The best game in the series yet This game lets you improve as you go along the in built tutorial system lets you get playing without the need for boring manuals. From the same background as sim city, this game tops that giant by letting you fight your invaders as well as appease your gods. A very involved interface is easily organised in clear menus all accessible with the mouse As you progress in the game, demands and time constraints increase but be scarred in you don’t succeed straight away, it is great fun when your financial mismanagement results in Caesar sending his armies against you and you fight the roman legions, winning the battles gets you back in favour Just make sure you can supply Caeser with goods and men when he requests them and you can't go wrong
Caesar 3 is a latter-day incarnation of the old cabaret trick of spinning plates on sticks, and there's never a moment's rest.
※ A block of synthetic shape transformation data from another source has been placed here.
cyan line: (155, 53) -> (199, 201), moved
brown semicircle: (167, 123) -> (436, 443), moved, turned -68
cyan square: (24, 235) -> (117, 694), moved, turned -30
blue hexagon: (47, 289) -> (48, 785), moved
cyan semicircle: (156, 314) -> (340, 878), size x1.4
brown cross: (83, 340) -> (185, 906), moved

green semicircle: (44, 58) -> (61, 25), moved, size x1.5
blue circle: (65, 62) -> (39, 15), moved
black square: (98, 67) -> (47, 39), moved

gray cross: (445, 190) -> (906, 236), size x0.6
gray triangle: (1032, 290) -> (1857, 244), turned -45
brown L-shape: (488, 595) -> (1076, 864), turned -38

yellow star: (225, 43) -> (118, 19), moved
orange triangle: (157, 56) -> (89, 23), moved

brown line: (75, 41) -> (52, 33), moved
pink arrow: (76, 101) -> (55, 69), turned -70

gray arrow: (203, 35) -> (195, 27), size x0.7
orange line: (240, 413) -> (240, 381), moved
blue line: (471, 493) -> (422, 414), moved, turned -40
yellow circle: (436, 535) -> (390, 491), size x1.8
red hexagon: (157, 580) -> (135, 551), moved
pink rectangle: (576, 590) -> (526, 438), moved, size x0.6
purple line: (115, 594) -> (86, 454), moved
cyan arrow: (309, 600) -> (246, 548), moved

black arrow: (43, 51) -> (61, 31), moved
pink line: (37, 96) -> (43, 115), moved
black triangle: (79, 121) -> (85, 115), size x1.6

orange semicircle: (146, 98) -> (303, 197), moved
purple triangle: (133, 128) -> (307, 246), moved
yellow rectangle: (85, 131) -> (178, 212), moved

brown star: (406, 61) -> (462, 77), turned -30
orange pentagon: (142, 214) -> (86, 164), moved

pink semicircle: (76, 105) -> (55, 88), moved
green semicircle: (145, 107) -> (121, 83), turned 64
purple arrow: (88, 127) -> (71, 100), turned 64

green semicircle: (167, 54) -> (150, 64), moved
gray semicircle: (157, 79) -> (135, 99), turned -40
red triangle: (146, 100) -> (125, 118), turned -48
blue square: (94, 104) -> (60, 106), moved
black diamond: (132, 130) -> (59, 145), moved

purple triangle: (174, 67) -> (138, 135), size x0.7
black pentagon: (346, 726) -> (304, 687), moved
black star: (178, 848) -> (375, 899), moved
Your mind is constantly racing, to the exclusion of all else. The gameplay reminds me of a historic Sim City type of game. There are endless numbers of missions, all of which are under your complete control and guidance which obviously has a bearing on whether the mission is successfully completed or if it is abysmally carried out and therefore failed. The bad points of this game are that it is not very original and the graphics could be better.